## Exercise input
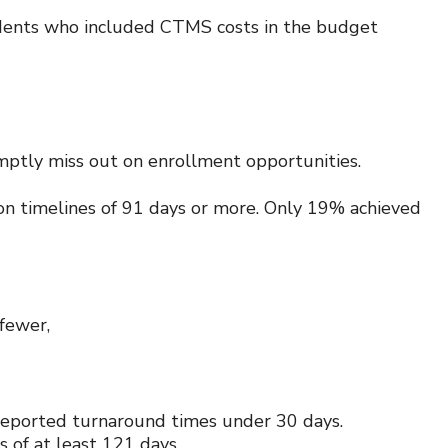
pondents who included CTMS costs in the budget
romptly miss out on enrollment opportunities.
on timelines of 91 days or more. Only 19% achieved
 fewer,
y reported turnaround times under 30 days.
 of at least 121 days.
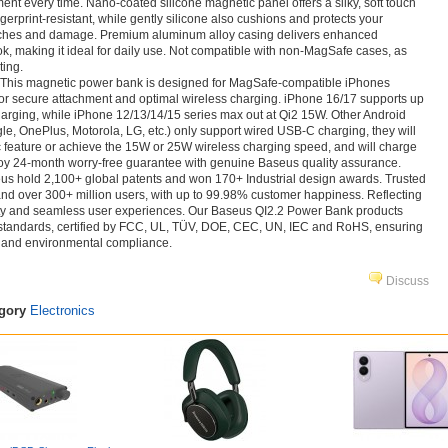
ment every time. Nano-coated silicone magnetic panel offers a silky, soft touch
ngerprint-resistant, while gently silicone also cushions and protects your
tches and damage. Premium aluminum alloy casing delivers enhanced
ook, making it ideal for daily use. Not compatible with non‑MagSafe cases, as
ing.
This magnetic power bank is designed for MagSafe-compatible iPhones
or secure attachment and optimal wireless charging. iPhone 16/17 supports up
harging, while iPhone 12/13/14/15 series max out at Qi2 15W. Other Android
, OnePlus, Motorola, LG, etc.) only support wired USB-C charging, they will
c feature or achieve the 15W or 25W wireless charging speed, and will charge
njoy 24-month worry-free guarantee with genuine Baseus quality assurance.
 hold 2,100+ global patents and won 170+ Industrial design awards. Trusted
and over 300+ million users, with up to 99.98% customer happiness. Reflecting
ty and seamless user experiences. Our Baseus QI2.2 Power Bank products
 standards, certified by FCC, UL, TÜV, DOE, CEC, UN, IEC and RoHS, ensuring
y, and environmental compliance.
Discuss
egory
Electronics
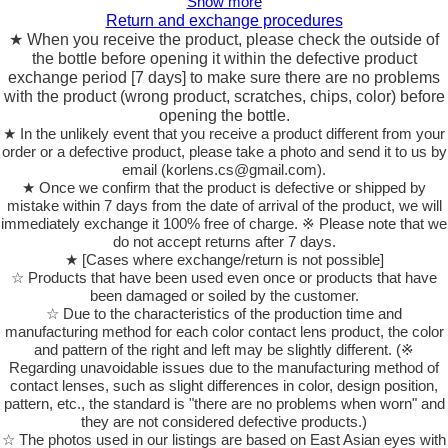
Show more
Return and exchange procedures
★ When you receive the product, please check the outside of
the bottle before opening it within the defective product
exchange period [7 days] to make sure there are no problems
with the product (wrong product, scratches, chips, color) before
opening the bottle.
★ In the unlikely event that you receive a product different from your
order or a defective product, please take a photo and send it to us by
email (korlens.cs@gmail.com).
★ Once we confirm that the product is defective or shipped by
mistake within 7 days from the date of arrival of the product, we will
immediately exchange it 100% free of charge. ※ Please note that we
do not accept returns after 7 days.
★ [Cases where exchange/return is not possible]
☆ Products that have been used even once or products that have
been damaged or soiled by the customer.
☆ Due to the characteristics of the production time and
manufacturing method for each color contact lens product, the color
and pattern of the right and left may be slightly different. (※
Regarding unavoidable issues due to the manufacturing method of
contact lenses, such as slight differences in color, design position,
pattern, etc., the standard is "there are no problems when worn" and
they are not considered defective products.)
☆ The photos used in our listings are based on East Asian eyes with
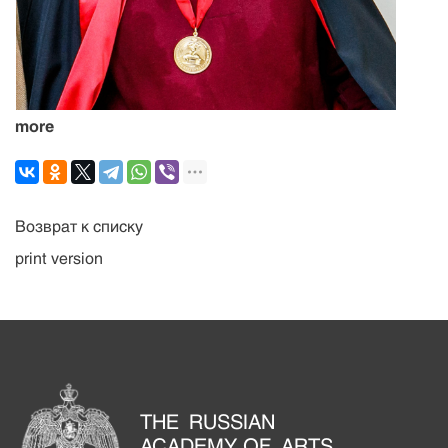
more
Возврат к списку
print version
THE RUSSIAN
ACADEMY OF ARTS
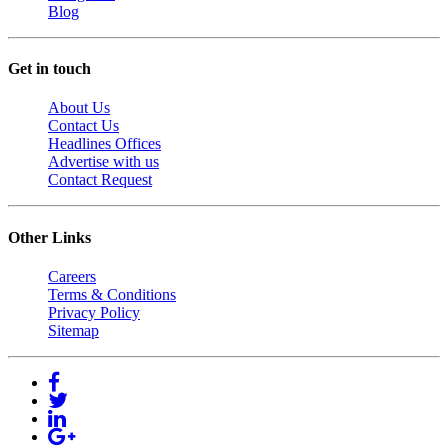
Blog
Get in touch
About Us
Contact Us
Headlines Offices
Advertise with us
Contact Request
Other Links
Careers
Terms & Conditions
Privacy Policy
Sitemap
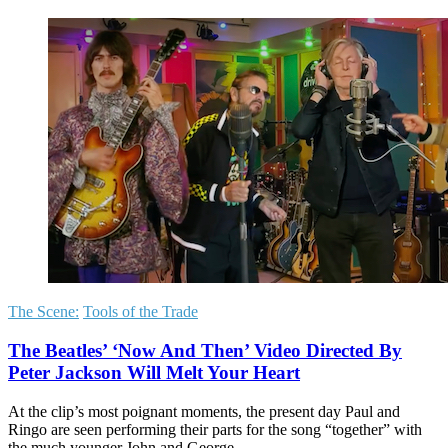
The Scene:
Tools of the Trade
The Beatles’ ‘Now And Then’ Video Directed By
Peter Jackson Will Melt Your Heart
At the clip’s most poignant moments, the present day Paul and
Ringo are seen performing their parts for the song “together” with
the much younger John and George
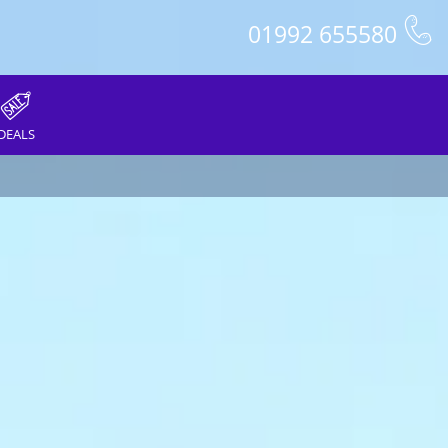
01992 655580
DEALS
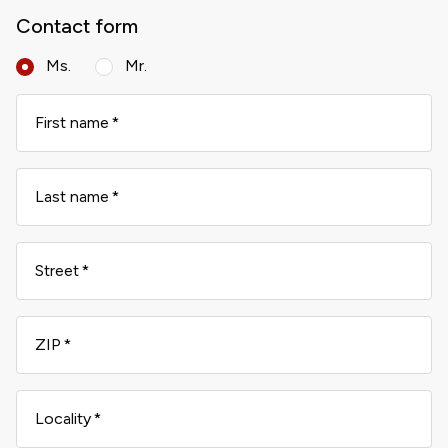
Contact form
Ms.
Mr.
First name
Last name
Street
ZIP
Locality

## Task directions
Going through the data above, return each line with the word "they".

## Answer to the problem
, OnePlus, Motorola, LG, etc.) only support wired USB-C charging, they will
they are not considered defective products.)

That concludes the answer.